2人揃ったパフォーマンス、銀のカップと青や赤のリキュールビンが、2人のバーテンダーに操られてくるくる回る。
いつものテクノっぽいんじゃなくて、今日の曲はキラキラ星だ。
なるほど、だから七夕限定か。
そう思って、笑顔で三橋のパフォーマンスを見ていると、突然カウンターの照明が消えた。同時に、ぼうっと青い火がともる。

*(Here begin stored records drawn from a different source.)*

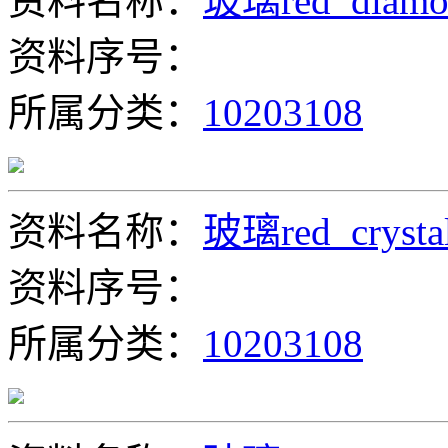
资料名称：
玻璃red_diamon
资料序号：
所属分类：
10203108
资料名称：
玻璃red_crysta
资料序号：
所属分类：
10203108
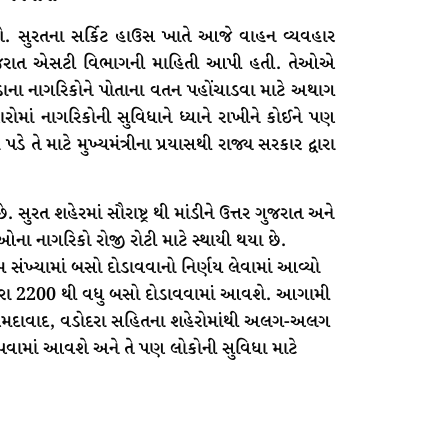
ે. સુરતના સર્કિટ હાઉસ ખાતે આજે વાહન વ્યવહાર
ં ગુજરાત એસટી વિભાગની માહિતી આપી હતી. તેઓએ
વાડાના નાગરિકોને પોતાના વતન પહોંચાડવા માટે અથાગ
રોમાં નાગરિકોની સુવિધાને ધ્યાને રાખીને કોઈને પણ
 તે માટે મુખ્યમંત્રીના પ્રયાસથી રાજ્ય સરકાર દ્વારા
સુરત શહેરમાં સૌરાષ્ટ્ર થી માંડીને ઉત્તર ગુજરાત અને
ઓના નાગરિકો રોજી રોટી માટે સ્થાયી થયા છે.
તમ સંખ્યામાં બસો દોડાવવાનો નિર્ણય લેવામાં આવ્યો
વારા 2200 થી વધુ બસો દોડાવવામાં આવશે. આગામી
, અમદાવાદ, વડોદરા સહિતના શહેરોમાંથી અલગ-અલગ
ામાં આવશે અને તે પણ લોકોની સુવિધા માટે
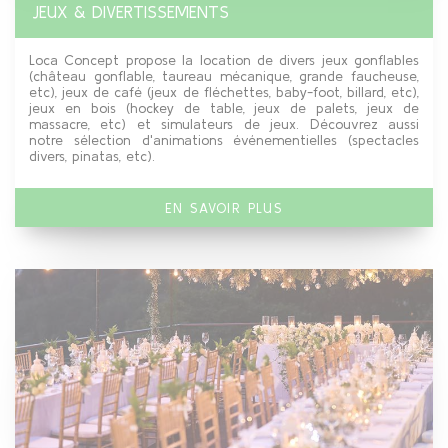
JEUX & DIVERTISSEMENTS
Loca Concept propose la location de divers jeux gonflables
(château gonflable, taureau mécanique, grande faucheuse,
etc), jeux de café (jeux de fléchettes, baby-foot, billard, etc),
jeux en bois (hockey de table, jeux de palets, jeux de
massacre, etc) et simulateurs de jeux. Découvrez aussi
notre sélection d'animations événementielles (spectacles
divers, pinatas, etc).
EN SAVOIR PLUS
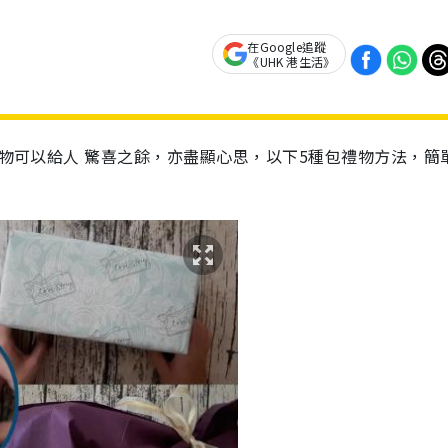
在Google追蹤
《UHK 港生活》
物可以給人
驚喜之餘，亦盡顯心思，以下
5
種包禮物方法，簡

店内が一瞬ざわめいたけど、でも、曲は続いてて。マイク持った畠も、余裕の表情で。
……ってことは、アクシデントじゃねーんだな、と、思った瞬間。
ボウッ! 三橋がオレンジの火を噴いた。
「きゃー!」
女性客の叫び声と共に、スゲー拍手が沸き起こる。
照明が戻り、三橋は笑顔で、改めて拍手に応えてる。
でも、その得意げな視線がオレにだけ向けられてるって――、一体何人が気付いてんのかな?
「スゲーな、三橋」
笑みがこぼれる。誇らしいような、気恥ずかしいような、不思議な気分だ。
オレのための、フレア。
そんなの貰ったら、オレだってもっと喜ばせなきゃフェアじゃねーよな。
オレは「七夕」の残りをぐいっとあおり、飾りの短冊をじっと見た。
――三橋の笑顔が見れますように――
願い事は1つで。それを実行できるよう、後はプランを考えるだけ。
ショーが終わり、興奮の残滓が漂う中。オレは三橋に手を伸ばし、カウンター越しに白い手首をきゅっと握った。
「次の休み、デートしようぜ」
オレの率直な誘いに、目の前の顔が赤く染まった。